• [What the exercise asks]: The line containing "View Larger Map" marks the start. Restate it and every following line through the end of the records exactly, and nothing else, leaving out the pictures.

Data items
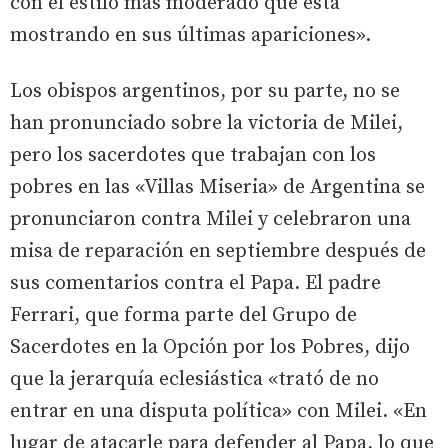
con el estilo más moderado que está
mostrando en sus últimas apariciones».
Los obispos argentinos, por su parte, no se
han pronunciado sobre la victoria de Milei,
pero los sacerdotes que trabajan con los
pobres en las «Villas Miseria» de Argentina se
pronunciaron contra Milei y celebraron una
misa de reparación en septiembre después de
sus comentarios contra el Papa. El padre
Ferrari, que forma parte del Grupo de
Sacerdotes en la Opción por los Pobres, dijo
que la jerarquía eclesiástica «trató de no
entrar en una disputa política» con Milei. «En
lugar de atacarle para defender al Papa, lo que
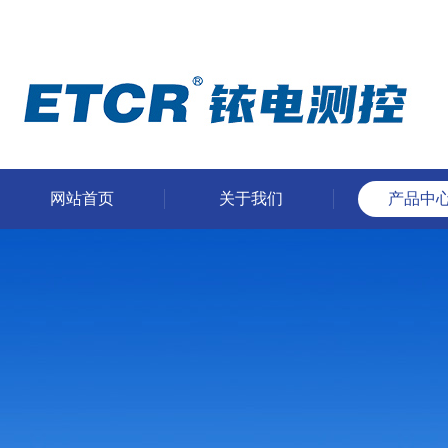
网站首页
关于我们
产品中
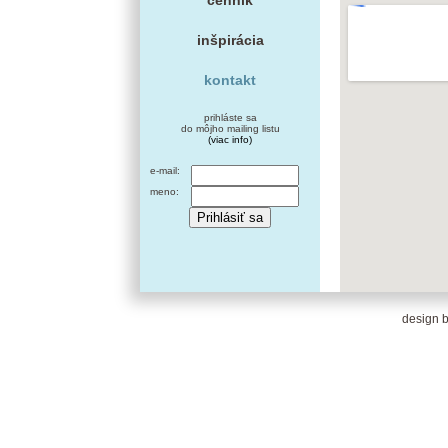
cenník
inšpirácia
kontakt
prihláste sa
do môjho mailing listu
(viac info)
e-mail:
meno:
design b
View Larger Map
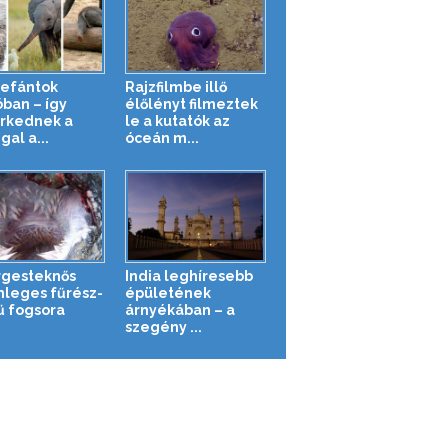
lefántok
Rajzfilmbe illő
óban – így
élőlényt filmeztek
rkednek a
le a kutatók az
gal a...
óceán m...
rgesteknős
India leghíresebb
nleges fűrész-
épületének
ű fogsora
árnyékában – a
szegény ...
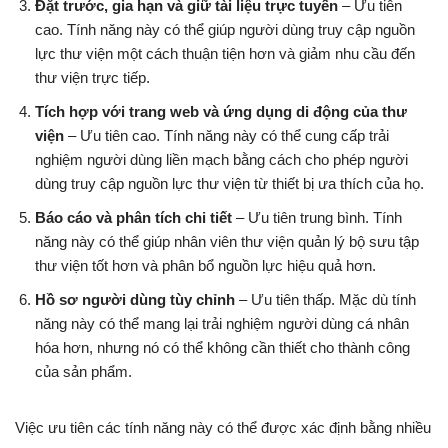
Đặt trước, gia hạn và giữ tài liệu trực tuyến
– Ưu tiên
cao. Tính năng này có thể giúp người dùng truy cập nguồn
lực thư viện một cách thuận tiện hơn và giảm nhu cầu đến
thư viện trực tiếp.
Tích hợp với trang web và ứng dụng di động của thư
viện
– Ưu tiên cao. Tính năng này có thể cung cấp trải
nghiệm người dùng liền mạch bằng cách cho phép người
dùng truy cập nguồn lực thư viện từ thiết bị ưa thích của họ.
Báo cáo và phân tích chi tiết
– Ưu tiên trung bình. Tính
năng này có thể giúp nhân viên thư viện quản lý bộ sưu tập
thư viện tốt hơn và phân bổ nguồn lực hiệu quả hơn.
Hồ sơ người dùng tùy chỉnh
– Ưu tiên thấp. Mặc dù tính
năng này có thể mang lại trải nghiệm người dùng cá nhân
hóa hơn, nhưng nó có thể không cần thiết cho thành công
của sản phẩm.
Việc ưu tiên các tính năng này có thể được xác định bằng nhiều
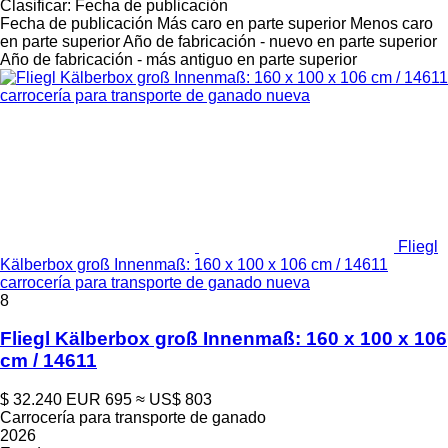
Clasificar
:
Fecha de publicación
Fecha de publicación
Más caro en parte superior
Menos caro
en parte superior
Año de fabricación - nuevo en parte superior
Año de fabricación - más antiguo en parte superior
Fliegl
Kälberbox groß Innenmaß: 160 x 100 x 106 cm / 14611
carrocería para transporte de ganado nueva
8
Fliegl Kälberbox groß Innenmaß: 160 x 100 x 106
cm / 14611
$ 32.240
EUR 695
≈ US$ 803
Carrocería para transporte de ganado
2026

• [Exercise answer]:
View Larger Map
lefántok
Rajzfilmbe illő
óban – így
élőlényt filmeztek
rkednek a
le a kutatók az
gal a...
óceán m...
rgesteknős
India leghíresebb
nleges fűrész-
épületének
ű fogsora
árnyékában – a
szegény ...
Đặt trước, gia hạn và giữ tài liệu trực tuyến
– Ưu tiên
cao. Tính năng này có thể giúp người dùng truy cập nguồn
lực thư viện một cách thuận tiện hơn và giảm nhu cầu đến
thư viện trực tiếp.
Tích hợp với trang web và ứng dụng di động của thư
viện
– Ưu tiên cao. Tính năng này có thể cung cấp trải
nghiệm người dùng liền mạch bằng cách cho phép người
dùng truy cập nguồn lực thư viện từ thiết bị ưa thích của họ.
Báo cáo và phân tích chi tiết
– Ưu tiên trung bình. Tính
năng này có thể giúp nhân viên thư viện quản lý bộ sưu tập
thư viện tốt hơn và phân bổ nguồn lực hiệu quả hơn.
Hồ sơ người dùng tùy chỉnh
– Ưu tiên thấp. Mặc dù tính
năng này có thể mang lại trải nghiệm người dùng cá nhân
hóa hơn, nhưng nó có thể không cần thiết cho thành công
của sản phẩm.
Việc ưu tiên các tính năng này có thể được xác định bằng nhiều
Clasificar
:
Fecha de publicación
Fecha de publicación
Más caro en parte superior
Menos caro
en parte superior
Año de fabricación - nuevo en parte superior
Año de fabricación - más antiguo en parte superior
Fliegl
Kälberbox groß Innenmaß: 160 x 100 x 106 cm / 14611
carrocería para transporte de ganado nueva
8
Fliegl Kälberbox groß Innenmaß: 160 x 100 x 106
cm / 14611
$ 32.240
EUR 695
≈ US$ 803
Carrocería para transporte de ganado
2026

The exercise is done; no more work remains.